DimlpRul¶
Description¶
The Discretized Interpretable Multi-Layer Perceptron (DIMLP) is a neural network architecture that combines the predictive power of a traditional Multi-Layer Perceptron (MLP) with the ability to extract interpretable rules. Unlike conventional neural networks, DIMLP uses a staircase activation function in the first hidden layer, creating a grid of hyper-rectangles in the feature space. These hyper-rectangles help define discriminant decision boundaries between classes, facilitating the extraction of symbolic rules.
The rule generation process in the DIMLP model relies on inducing a decision tree, where virtual hyperplanes are identified between these hyper-rectangles. The rule extraction algorithm extracts unordered rules in polynomial time using heuristic methods. This process ensures 100% fidelity with respect to the training data, meaning that the extracted rules perfectly match the network's decisions.

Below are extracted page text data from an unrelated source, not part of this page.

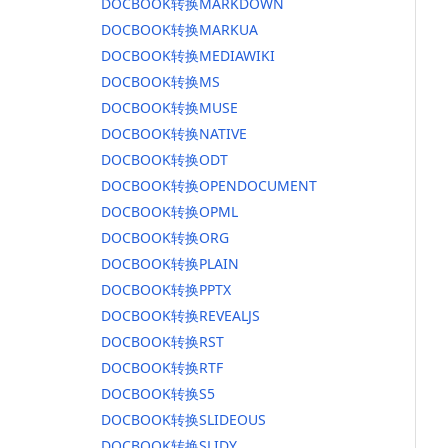
DOCBOOK转换MARKDOWN
DOCBOOK转换MARKUA
DOCBOOK转换MEDIAWIKI
DOCBOOK转换MS
DOCBOOK转换MUSE
DOCBOOK转换NATIVE
DOCBOOK转换ODT
DOCBOOK转换OPENDOCUMENT
DOCBOOK转换OPML
DOCBOOK转换ORG
DOCBOOK转换PLAIN
DOCBOOK转换PPTX
DOCBOOK转换REVEALJS
DOCBOOK转换RST
DOCBOOK转换RTF
DOCBOOK转换S5
DOCBOOK转换SLIDEOUS
DOCBOOK转换SLIDY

DimlpRul generates global explanation rules using the Dimlp algorithm on the training dataset used to train the model with dimlpTrn, and calculates accuracy on a train, test and validation dataset.
Additionally, there is another rule extraction algorithm available in the framework called Fidex, which has a better algorithmic complexity and allows for both local and global rule extraction.
For more details on the Dimlp algorithm, you can refer to this paper.
Warning
You should not execute DimlpRul for a model trained by DimlpBT, it should be trained by dimlpTrn!
Arguments list¶
The dimlpRul algorithm works with both required and optional arguments. Each argument has specific properties:
- Is required means whether an argument must be specified when calling the program or not.
- Type specifies the argument datatype.
- CLI argument syntax is the exact name to use if you are writing the argument along with the program call.
- JSON identifier is the exact name to use if you are writing the argument inside a JSON configuration file.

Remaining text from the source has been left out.